The competition, this year celebrating its 15th anniversary, is the brainchild of its founder, Dean Kamen of Segway Human Transporter fame. I attended the 2006 FIRST Robotics Great Lakes Regional Competition, which brought in 63 teams from Michigan; Ohio; Missouri; Texas; and Ontario, Canada. This was one of 33 regional events taking place around the world over the next few weeks, in which more than 1,100 teams (more than 28,000 high school students) compete and qualify for the championship to be held at the Georgia Dome in Atlanta, Georgia, in late April. The competitions aim to combine the practical application of science, technology and engineering principles with the fun, intense energy and excitement of an extreme sport.
The 2006 Game
Each year, the competition presents a new game, or task, to the participants.
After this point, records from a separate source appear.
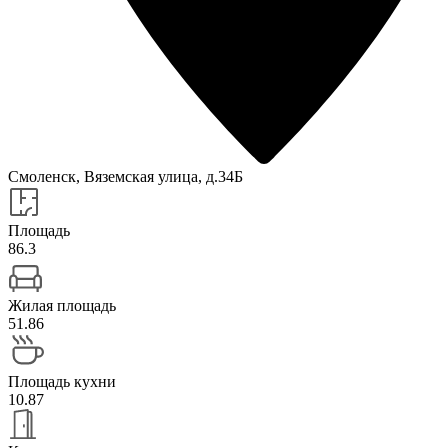
Смоленск, Вяземская улица, д.34Б
Площадь
86.3
Жилая площадь
51.86
Площадь кухни
10.87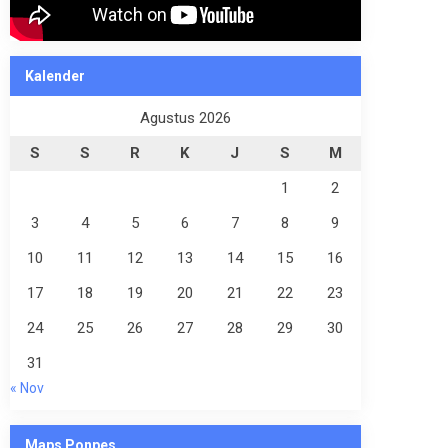
Kalender
Agustus 2026
S
S
R
K
J
S
M
1
2
3
4
5
6
7
8
9
10
11
12
13
14
15
16
17
18
19
20
21
22
23
24
25
26
27
28
29
30
31
« Nov
Maps Ponpes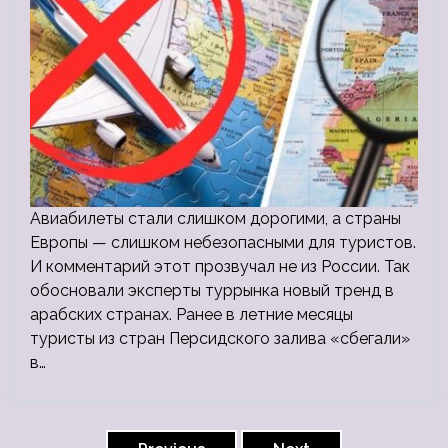
Авиабилеты стали слишком дорогими, а страны
Европы — слишком небезопасными для туристов.
И комментарий этот прозвучал не из России. Так
обосновали эксперты туррынка новый тренд в
арабских странах. Ранее в летние месяцы
туристы из стран Персидского залива «сбегали»
в…
Пагинация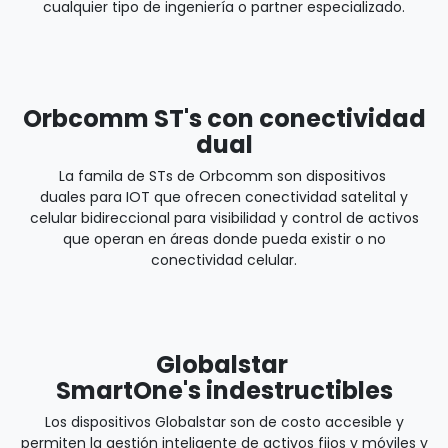
TwinDimension -
Hardware propietario
La familia de dispositivos de borde RIM1360 cuenta con
módulos configurables de forma fácil y autónoma para
cualquier tipo de ingeniería o partner especializado.
Orbcomm ST's con conectividad
dual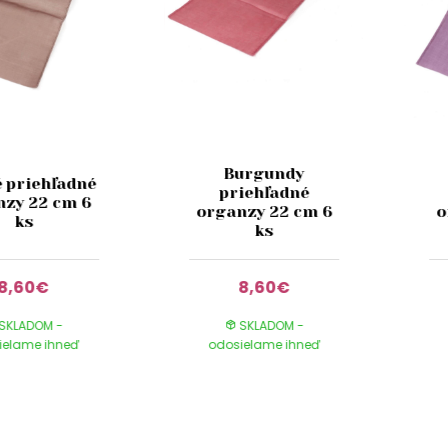
Burgundy
 priehľadné
priehľadné
nzy 22 cm 6
organzy 22 cm 6
o
ks
ks
8,60€
8,60€
SKLADOM -
SKLADOM -
ielame ihneď
odosielame ihneď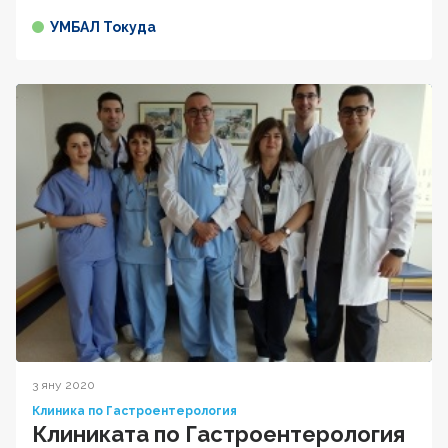
УМБАЛ Токуда
3 яну 2020
Клиника по Гастроентерология
Клиниката по Гастроентерология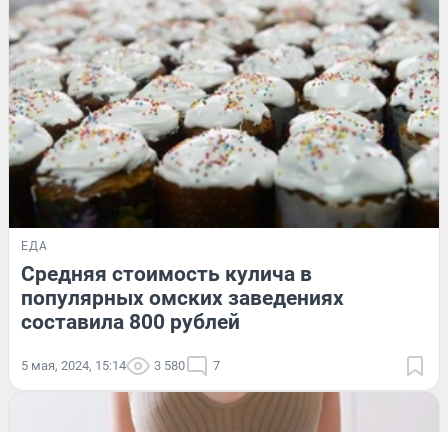
ЕДА
Средняя стоимость кулича в
популярных омских заведениях
составила 800 рублей
5 мая, 2024, 15:14
3 580
7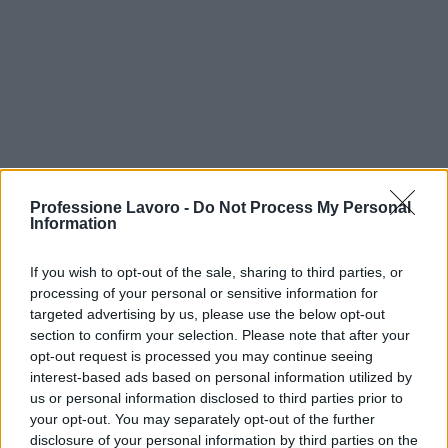
Professione Lavoro -
Do Not Process My Personal
Information
If you wish to opt-out of the sale, sharing to third parties, or
processing of your personal or sensitive information for
targeted advertising by us, please use the below opt-out
section to confirm your selection. Please note that after your
opt-out request is processed you may continue seeing
Continua a leggere
interest-based ads based on personal information utilized by
us or personal information disclosed to third parties prior to
TROVARE LAVORO
your opt-out. You may separately opt-out of the further
disclosure of your personal information by third parties on the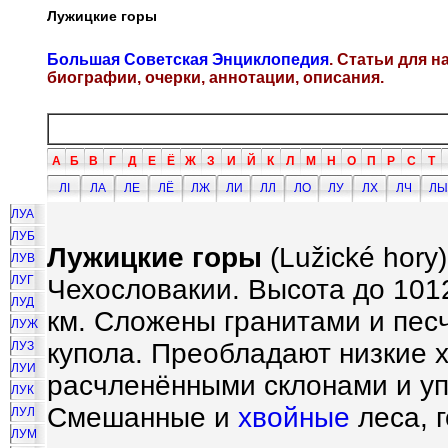
Лужицкие горы
Большая Советская Энциклопедия
. Статьи для 
биографии, очерки, аннотации, описания.
А
Б
В
Г
Д
Е
Ё
Ж
З
И
Й
К
Л
М
Н
О
П
Р
С
Т
ЛI
ЛА
ЛЕ
ЛЁ
ЛЖ
ЛИ
ЛЛ
ЛО
ЛУ
ЛХ
ЛЧ
ЛЫ
ЛУА
ЛУБ
Лужицкие горы
(Lu
ž
ick
é
hory)
ЛУВ
ЛУГ
Чехословакии. Высота до 1012
ЛУД
км. Сложены гранитами и пес
ЛУЖ
купола. Преобладают низкие х
ЛУЗ
ЛУИ
расчленёнными склонами и 
ЛУК
Смешанные и
хвойные
леса, г
ЛУЛ
ЛУМ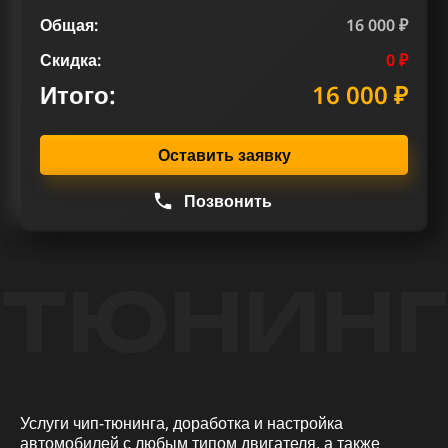
Общая:
16 000 ₽
Скидка:
0 ₽
Итого:
16 000 ₽
Оставить заявку
Позвонить
ТЮНИНГ
Услуги чип-тюнинга, доработка и настройка
автомобилей с любым типом двигателя, а также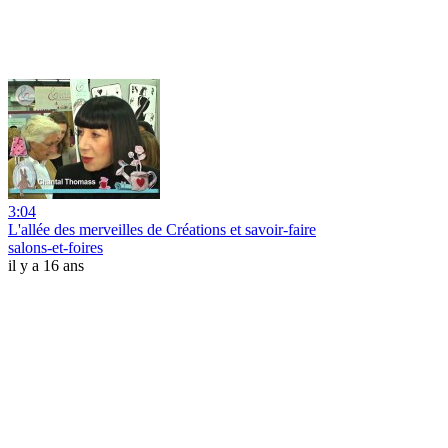
3:04
L'allée des merveilles de Créations et savoir-faire
salons-et-foires
il y a 16 ans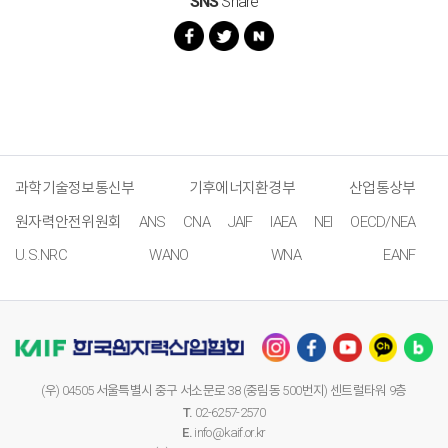
SNS
Share
과학기술정보통신부
기후에너지환경부
산업통상부
원자력안전위원회
ANS
CNA
JAIF
IAEA
NEI
OECD/NEA
U.S.NRC
WANO
WNA
EANF
(우) 04505 서울특별시 중구 서소문로 38 (중림동 500번지) 센트럴타워 9층
T.
02-6257-2570
E.
info@kaif.or.kr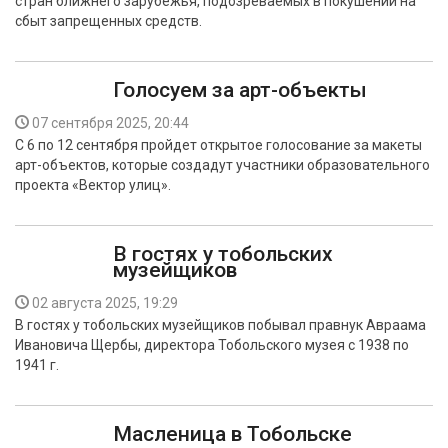
стран ближнего зарубежья, подозреваемых в покушении на
сбыт запрещенных средств.
Голосуем за арт-объекты
07 сентября 2025, 20:44
С 6 по 12 сентября пройдет открытое голосование за макеты
арт-объектов, которые создадут участники образовательного
проекта «Вектор улиц».
В гостях у тобольских
музейщиков
02 августа 2025, 19:29
В гостях у тобольских музейщиков побывал правнук Авраама
Ивановича Щербы, директора Тобольского музея с 1938 по
1941 г.
Масленица в Тобольске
That game is developed by a committee, and based on what I witnessed at this competition, I’d say the process is quite involved.
This year’s game is called “Aim High,” played by two three-team alliances on a 54’ x 26’ field with robots that cannot exceed 60H” x 60W” x 60L” or weigh more than 120lb (less battery and removable bumpers). The object of this game is to use the robots to get a foam ball into a goal. It’s not as simple as it sounds, of course, with positioning and posturing the robots on offense and defense, creating a pretty involved game that got quite intense at times when robots gathered ramming speed and knocked over the opposition.
Student-built robots jockey for position at the 2006 FIRST Robotics Great Lakes Regional Competition. (Photo courtesy of David R.M. Stakor)
Each match totals 130 seconds and consists of one 10-second period where the robots, using vision sensors, act autonomously, followed by three periods of 40 seconds each, where the robots are run wirelessly by a human controller with a joystick.
Teams can score points two ways.
- Robots and human players can throw or push the ball through one of two corner goals, each goal worth one point.
- Robots can throw the ball through the center goal (the vertical hole), each goal worth three points.
At the end of the robots-only 10-second period, the alliance with the highest score earns 10 bonus points and goes on defense for the next 40-second period. When on defense, an alliance cannot score.
The alliances switch offensive and defensive roles for the third period. Then, in the final period, both alliances can score. As the end of the game nears, the robots rush to their home end zone and climb a ramp to a platform under their center goal, and additional points are awarded for the robots that made it to the platform before the final buzzer sounds.
As you can imagine, it all makes for some pretty exciting times.
A Level Playing Field
This year’s challenge was presented at kickoff meetings around the world in January, to ensure a perfectly level playing field for all.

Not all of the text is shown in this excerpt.